Yesterday I had a long discussion about a universal computing system. We don't learn to drive every time we change cars. I imagine that within five years computers will finally have their five or six main parts (operating system, motherboard, chips, memory, etc) standardized and compatible with everything else. People from theoretical mathematicians to grandmothers will be able to approach and use the same machine at whatever level they need. It's absurd that after forty years this hasn't happened yet. Imagine if we had twenty different television systems, etc.
My brother, who started in the early fifties I think even in the DEC 25, responded to my comment above:
Sherry, I think we - the geek community - started to close in on a UCS with the development of html. However, to go back a few years, there was a really excellent general system called TRAC (text reckoning and correction) developed by Calvin Mooers. It was a general system that faced the operator/programmer. The actual hardware and operating system was background, transparent to the user and was implemented on three or four different computer systems. The system had basic operations, and you could combine these in macros. This seemed like the obvious way to construct a UCS.

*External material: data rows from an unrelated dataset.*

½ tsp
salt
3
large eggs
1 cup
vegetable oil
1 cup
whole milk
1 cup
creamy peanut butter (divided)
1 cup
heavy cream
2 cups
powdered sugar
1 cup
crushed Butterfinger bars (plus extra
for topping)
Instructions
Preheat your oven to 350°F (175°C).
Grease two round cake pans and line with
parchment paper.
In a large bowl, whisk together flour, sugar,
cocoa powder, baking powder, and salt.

TRAC never made it to the mainstream and was abandoned to crude basic programming of the new PC's which were just coming on line at the time. Then HTML came on with a lot of the qualities of TRAC but not the extremely simple core. But slowly, slowly, they're coming together.
The MAC operating system and even Unix is becoming more Windows-like every year. The problem is that someone discovers some limitation, and has to build a new system to take care of the anomalies. I believe that this is an overrated problem and an Almost-UCS can be developed. This would service 90% - 99% of the world, with the outlier problems relegated to a specialized system. For all cars and light trucks, the automatic transmission operating system presents a common face to the drivers, but there other grea arrangements for tractors that pull 18 wheelers.

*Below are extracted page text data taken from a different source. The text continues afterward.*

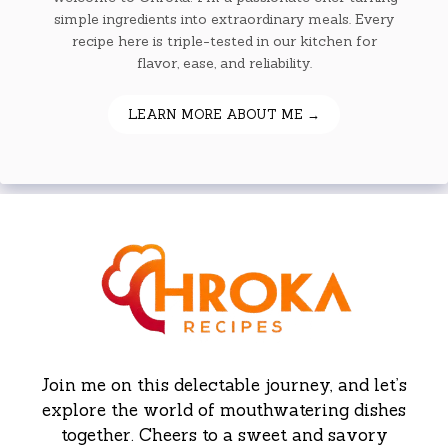
simple ingredients into extraordinary meals. Every
recipe here is triple-tested in our kitchen for
flavor, ease, and reliability.
LEARN MORE ABOUT ME →
Join me on this delectable journey, and let’s
explore the world of mouthwatering dishes
together. Cheers to a sweet and savory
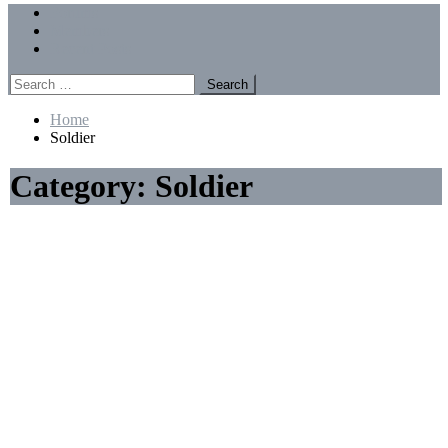
Menu
Forums
Members
Recent Posts
Search
for:
Home
Soldier
Category:
Soldier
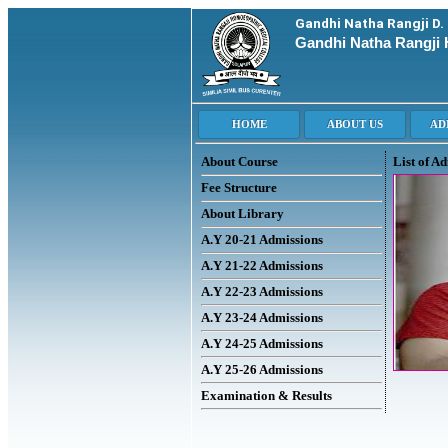
Gandhi Natha Rangji D.
Gandhi Natha Rangji 
About Course
List of A
Fee Structure
About Library
A.Y 20-21 Admissions
A.Y 21-22 Admissions
A.Y 22-23 Admissions
A.Y 23-24 Admissions
A.Y 24-25 Admissions
A.Y 25-26 Admissions
Examination & Results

And previously Harris Hyman had written:
Around 1980, there were four 16 bit integrated computer chips: DEC PDP-11, Intel 8088, Motorola 16 chip and a system chip described by Tracy Kidder in "Soul of a New Machine", I forget the manufacturer. The "Soul" company was the best chip, but the company was too small to survive.

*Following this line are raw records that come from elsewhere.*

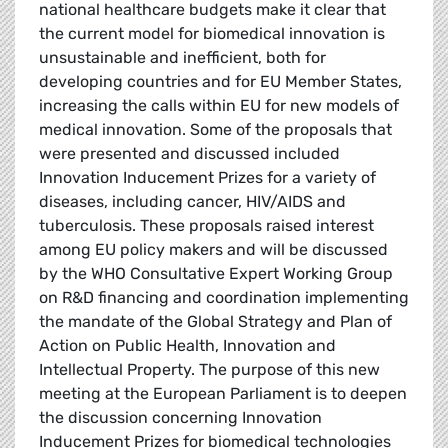
national healthcare budgets make it clear that
the current model for biomedical innovation is
unsustainable and inefficient, both for
developing countries and for EU Member States,
increasing the calls within EU for new models of
medical innovation. Some of the proposals that
were presented and discussed included
Innovation Inducement Prizes for a variety of
diseases, including cancer, HIV/AIDS and
tuberculosis. These proposals raised interest
among EU policy makers and will be discussed
by the WHO Consultative Expert Working Group
on R&D financing and coordination implementing
the mandate of the Global Strategy and Plan of
Action on Public Health, Innovation and
Intellectual Property. The purpose of this new
meeting at the European Parliament is to deepen
the discussion concerning Innovation
Inducement Prizes for biomedical technologies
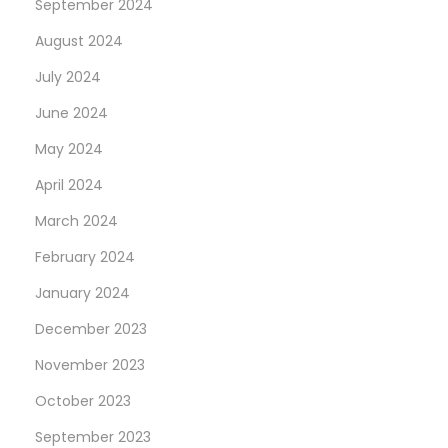
September 2024
August 2024
July 2024
June 2024
May 2024
April 2024
March 2024
February 2024
January 2024
December 2023
November 2023
October 2023
September 2023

The DEC chip was the most sophisticated of the lot and had a lot of software, about 6 years ahead of either the Motorola or the Intel, but Ken Olsen, the head of DEC gave the PDP-11 PC tepid support and announced, "Who would possibly want a home computer?" Apple used the Motorola in the first Mac, IBM came out with the Intel in its first PC, which dominated the world. Proves the blatant delusion of the good old American aphorism, "Build a better mousetrap......." Big Bread sets the pace of progress; the Chip War is another strong counter-argument to the mythology of private industry.